» **DATA BLOCK**
###
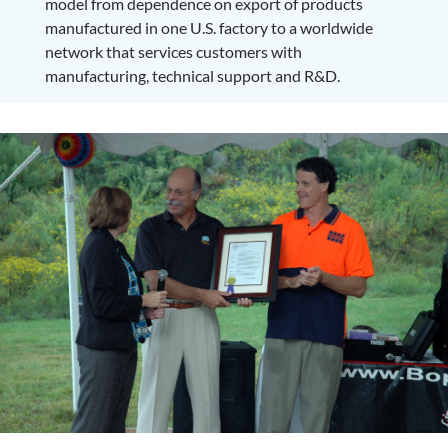
model from dependence on export of products
manufactured in one U.S. factory to a worldwide
network that services customers with
manufacturing, technical support and R&D.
###
» **WHAT THE TASK ASKS**
From the line containing "manufactured in one" through the final line of the listing above, retype every line exactly; leave out everything else.

» **WRITTEN SOLUTION**
manufactured in one U.S. factory to a worldwide
network that services customers with
manufacturing, technical support and R&D.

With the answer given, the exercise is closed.